A resistência do chuveiro queimara na noite anterior e sabia que o banho gelado na manhã seguinte seria inevitável. Suspirou profundamente.
Ainda pensava nela, é verdade – a maneira como desfilava pelos cômodos do seu pequeno apartamento. Um sol profundo parecia iluminar e aquecer seu coração sombrio durante aqueles dias. E disso sentia falta. Mas não esboçava nenhuma melancolia, apenas uma lembrança passageira que logo se dissipou ao colocar as mãos no livro que estava lendo antes de dormir.

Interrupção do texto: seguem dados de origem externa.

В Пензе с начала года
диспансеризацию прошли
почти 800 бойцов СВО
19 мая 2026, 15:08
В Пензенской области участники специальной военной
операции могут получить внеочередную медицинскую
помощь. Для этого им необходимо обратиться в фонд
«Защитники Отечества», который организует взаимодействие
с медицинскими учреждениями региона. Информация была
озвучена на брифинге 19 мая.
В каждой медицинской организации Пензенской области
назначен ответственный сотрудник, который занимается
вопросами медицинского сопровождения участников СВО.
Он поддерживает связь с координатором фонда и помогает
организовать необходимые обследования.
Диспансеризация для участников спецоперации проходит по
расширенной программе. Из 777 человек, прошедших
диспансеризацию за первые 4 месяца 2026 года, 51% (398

Passeava pelas ruas insalubres de Havana enquanto consumia as linhas daquele livro de contos do Pedro Juan Gutiérrez. Pensou que gostaria de viver daquele modo, desvencilhado das convenções sociais, movido apenas pelos extintos e pelas necessidades fisiológicas do seu corpo humano. Álcool e sexo, resumindo em duas palavras. Porém, mal terminado um dos contos, lembrou que precisava dormir, acordaria cedo para o trabalho.
Levantou-se aborrecido, o tempo correra mais rápido que o planejado. Dormindo em pé, dirigiu-se para o banheiro. Acendeu a luz e uma forte ardência invadiu seus olhos. Esperou alguns instantes até que pudesse abri-los completamente.

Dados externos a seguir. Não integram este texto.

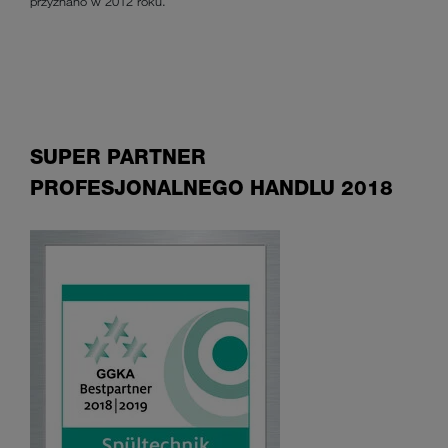
przyznano w 2012 roku.
SUPER PARTNER
PROFESJONALNEGO HANDLU 2018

Entrou no box e abriu de uma só vez a torneira do chuveiro. Esquecera-se da resistência queimada. Assustou-se. Deu um passo para trás e ficou espiando a água que corria para o ralo. Vagarosamente deixou que a água gelada percorresse seus pulsos. Era maio e fazia frio. Sentiu o coração acelerar naquele instante, como se prenunciasse uma tragédia inevitável.

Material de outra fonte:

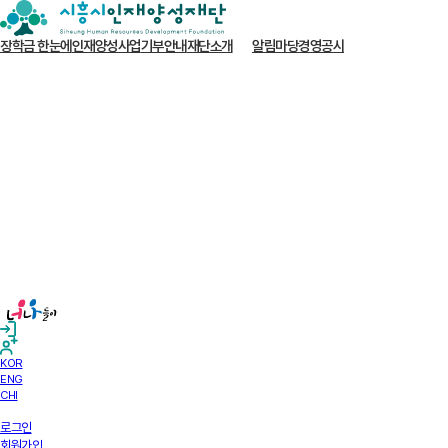
장학금 한눈에
인재양성사업
기부안내
재단소개
알림마당
경영공시
KOR
ENG
CHI
로그인
회원가입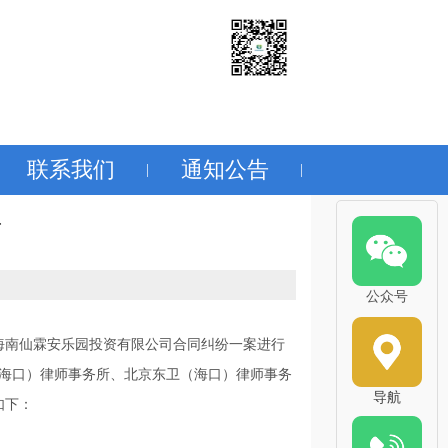
联系我们
通知公告
|
|
告
公众号
诉海南仙霖安乐园投资有限公司合同纠纷一案进行
海口）律师事务所、北京东卫（海口）律师事务
导航
如下：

De olhos fechados, deu um passo a frente e sentiu a água gelada invadindo toda a extensão da pele. Suspendeu a respiração enquanto sentia o coração batendo forte. Quis gritar, mas prendeu a voz. Com as mãos apoiadas na parede, sentia a contração pulmonar. Respirou fundo e segurou o ar mais uma vez. Um pequeno sorriso desenhou-se em seu rosto ao perceber que estava vivo.